Il Procuratore Speciale della Repubblica del Kosovo (PSRK) ha chiesto alla Corte costituzionale di Pristina di nominare la misura di detenzione a otto funzionari doganali e ad un ufficiale di polizia arrestato ieri sotto il sospetto di aver commesso alcuni atti criminali. La richiesta di detenzione è stata fatta contro Verodrag Miletic, Admir Sejdiu, Andrija Cavic, Mirko Jevtic, Tomislav Dimic, Mensur [...]
La richiesta di detenzione è stata fatta contro Verodrag Miletic, Admir Sejdiu, Andrija Cavic, Mirko Jevtic, Tomislav Dimic, Mensur Stagova, Granit Zymberi, Nenad Mitic e Arben Aliu, rapporti Giustizia Vow.

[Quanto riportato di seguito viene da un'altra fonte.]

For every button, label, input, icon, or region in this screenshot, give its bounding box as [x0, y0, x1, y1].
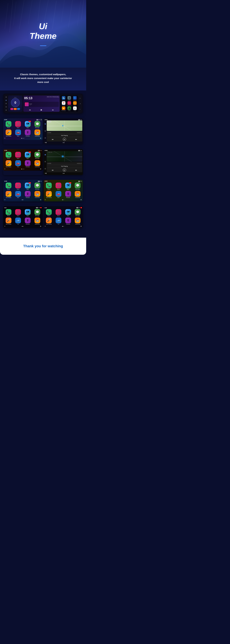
app-music[interactable]: 🎵 Music: [14, 121, 23, 128]
dcr-music[interactable]: 🎵 Music: [54, 209, 63, 216]
orange-hamburger[interactable]: ≡: [4, 168, 5, 170]
dcr-audiobooks[interactable]: 📚 Audiobooks: [73, 217, 82, 225]
orange-app-phone[interactable]: 📞 Phone: [4, 152, 13, 159]
dark-dot-2: [64, 173, 64, 174]
cf-nowplaying[interactable]: 🎤 Now Playing: [44, 190, 54, 198]
grid-icon[interactable]: ⊞: [40, 138, 41, 139]
bl-audiobooks[interactable]: 📚 Audiobooks: [33, 190, 42, 198]
bl-podcasts[interactable]: 🎙 Podcasts: [23, 190, 32, 198]
app-nowplaying[interactable]: 🎤 Now Playing: [4, 129, 13, 137]
orange-back-label: Back: [17, 166, 19, 167]
orange-grid-icon[interactable]: ⊞: [40, 168, 41, 170]
dcr-hamburger[interactable]: ≡: [45, 226, 46, 227]
bl-messages[interactable]: 💬 Messages: [33, 182, 42, 190]
app-item-bluetooth[interactable]: 🔵 Bluetooth: [72, 96, 78, 101]
app-messages[interactable]: 💬 Messages: [33, 121, 42, 128]
bl-nowplaying[interactable]: 🎤 Now Playing: [4, 190, 13, 198]
app-audiobooks[interactable]: 📚 Audiobooks: [33, 129, 42, 137]
map-hamburger[interactable]: ≡⊞: [45, 142, 47, 143]
cf-hamburger[interactable]: ≡: [45, 199, 46, 200]
dcr-messages[interactable]: 💬 Messages: [73, 209, 82, 216]
dcl-messages[interactable]: 💬 Messages: [33, 209, 42, 216]
app-item-appstore[interactable]: 🏪 App Store: [61, 96, 66, 101]
bl-back[interactable]: 🚗 Back: [14, 190, 23, 198]
orange-app-messages[interactable]: 💬 Messages: [33, 152, 42, 159]
bottom-right-icons: ⊞: [40, 138, 41, 139]
app-phone[interactable]: 📞 Phone: [4, 121, 13, 128]
dcl-grid[interactable]: ⊞: [40, 226, 41, 227]
orange-app-music[interactable]: 🎵 Music: [14, 152, 23, 159]
app-podcasts[interactable]: 🎙 Podcasts: [23, 129, 32, 137]
hamburger-menu[interactable]: ≡: [4, 138, 5, 139]
dcl-podcasts[interactable]: 🎙 Podcasts: [23, 217, 32, 225]
next-button[interactable]: ⏭: [52, 109, 54, 111]
dark-play-button[interactable]: ▶: [63, 168, 66, 172]
cf-phone[interactable]: 📞 Phone: [44, 182, 54, 190]
dark-next-button[interactable]: ⏭: [76, 169, 77, 171]
app-item-drone[interactable]: 🔧 Drone: [72, 101, 78, 106]
dcl-car[interactable]: 🚙 Car: [14, 217, 23, 225]
dcr-grid[interactable]: ⊞: [80, 226, 82, 227]
nav-icon-2[interactable]: [44, 130, 46, 132]
cf-dot-2: [63, 200, 64, 200]
prev-track-button[interactable]: ⏮: [52, 138, 54, 140]
cf-back-icon: 🚗: [56, 191, 61, 197]
dcl-music[interactable]: 🎵 Music: [14, 209, 23, 216]
cf-podcasts[interactable]: 🎙 Podcasts: [64, 190, 73, 198]
orange-app-back[interactable]: 🚗 Back: [14, 160, 23, 168]
cf-maps[interactable]: 🗺 2706 Maps: [64, 182, 73, 190]
cf-maps-icon: 🗺 2706: [65, 182, 71, 188]
cf-maps-label: Maps: [67, 189, 69, 190]
cf-back[interactable]: 🚗 Back: [54, 190, 63, 198]
bl-maps[interactable]: 🗺 2706 Maps: [23, 182, 32, 190]
music-info: Songs Artist: [24, 102, 59, 107]
play-button[interactable]: ▶: [41, 109, 42, 111]
dcr-audiobooks-label: Audiobooks: [75, 224, 80, 224]
app-item-calendar[interactable]: 📅 Calendar: [61, 101, 66, 106]
dcr-maps[interactable]: 🗺 Maps: [64, 209, 73, 216]
app-item-google[interactable]: G Google: [72, 106, 78, 111]
app-item-filemanager[interactable]: 📁 Filemanager: [61, 106, 66, 111]
next-track-button[interactable]: ⏭: [76, 138, 77, 140]
cf-grid[interactable]: ⊞: [80, 199, 82, 200]
dcl-nowplaying[interactable]: 🎤 Now Playing: [4, 217, 13, 225]
nav-icon-1[interactable]: [44, 123, 46, 124]
dcl-hamburger[interactable]: ≡: [4, 226, 5, 227]
dcl-phone[interactable]: 📞 Phone: [4, 209, 13, 216]
bl-hamburger[interactable]: ≡: [4, 199, 5, 200]
dcl-maps[interactable]: 🗺 Maps: [23, 209, 32, 216]
dark-nav-2[interactable]: [44, 161, 46, 162]
dcr-car[interactable]: 🚙 Car: [54, 217, 63, 225]
bl-phone[interactable]: 📞 Phone: [4, 182, 13, 190]
app-item-carunit[interactable]: 🚗 Car unit 2.9: [67, 101, 72, 106]
cf-messages[interactable]: 💬 Messages: [73, 182, 82, 190]
orange-app-nowplaying[interactable]: 🎤 Now Playing: [4, 160, 13, 168]
orange-app-audiobooks[interactable]: 📚 Audiobooks: [33, 160, 42, 168]
play-pause-button[interactable]: ▶: [63, 138, 66, 141]
nav-icon-3[interactable]: [44, 137, 46, 138]
dcr-nowplaying[interactable]: 🎤 Now Playing: [44, 217, 54, 225]
app-back[interactable]: 🚗 Back: [14, 129, 23, 137]
music-controls-row: ⏮ ▶ ⏭: [24, 109, 59, 111]
dark-nav-3[interactable]: [44, 168, 46, 169]
dcr-phone[interactable]: 📞 Phone: [44, 209, 54, 216]
orange-app-podcasts[interactable]: 🎙 Podcasts: [23, 160, 32, 168]
cf-music[interactable]: 🎵 Music: [54, 182, 63, 190]
app-grid-row1: 📞 Phone 🎵 Music 🗺 2706 Maps: [4, 120, 42, 129]
orange-app-maps[interactable]: 🗺 2706 Maps: [23, 152, 32, 159]
app-item-gallery[interactable]: 🖼 Gallery: [67, 106, 72, 111]
cf-audiobooks[interactable]: 📚 Audiobooks: [73, 190, 82, 198]
dark-prev-button[interactable]: ⏮: [52, 169, 54, 171]
bl-music[interactable]: 🎵 Music: [14, 182, 23, 190]
bl-grid[interactable]: ⊞: [40, 199, 41, 200]
dark-hamburger[interactable]: ≡⊞: [45, 172, 47, 174]
app-maps[interactable]: 🗺 2706 Maps: [23, 121, 32, 128]
map-signal-icon: ▌▌▌: [78, 119, 80, 120]
dcr-podcasts-icon: 🎙: [65, 218, 71, 223]
dcl-audiobooks[interactable]: 📚 Audiobooks: [33, 217, 42, 225]
dcr-podcasts[interactable]: 🎙 Podcasts: [64, 217, 73, 225]
dark-nav-1[interactable]: [44, 154, 46, 155]
prev-button[interactable]: ⏮: [29, 109, 31, 111]
app-item-settings[interactable]: ⚙ Settings: [67, 96, 72, 101]
orange-music-icon: 🎵: [15, 152, 21, 158]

In base alla richiesta, prevista da “Justice Betrim” indictee Miletic, Sejdiu e Cavic, sospettato di commettere atti penali “Kestum uso della posizione ufficiale o dell'autorità
In questo caso, la Corte costituzionale di Pristina, il Dipartimento speciale ha deciso per quanto riguarda la richiesta del Procuratore Speciale della Repubblica del Kosovo, per la nomina della misura di detenzione contro gli imputati V. M, A. S, A.C. e M. J, a causa del sospetto sulla base di aver commesso un lavoro penale D, N. M, M.S., G.Z., A.A. a causa delle accuse che hanno commesso l'atto penale, prendendo tangenti in coordinamento dall'articolo 421 par.1 relativo all'articolo 31 della Repubblica del Kosovo Codice penale.
Il processo della procedura preliminare ha respinto la richiesta del Procuratore Speciale della Repubblica del Kosovo come inequivocabile per la nomina della misura di detenzione contro gli imputati V. M, A.S, A.C, M.J., T.D., N. M, M.S, G.Z., A.A. e gli stessi vi ha assegnato la misura di arresto di casa per ciascuno. Gli imputati sono stati nominati provvedimenti di arresto di casa per una durata di 1 (uno) mese, mentre nel caso in cui non rispettassero la misura di arresto di casa, il tribunale potrebbe nominare la misura di detenzione per nove imputati, il rapporto del tribunale ha detto.
Contro questo atto, le parti in conflitto hanno il diritto di denuncia alla Corte d'Appello, attraverso la Corte costituzionale di Pristina.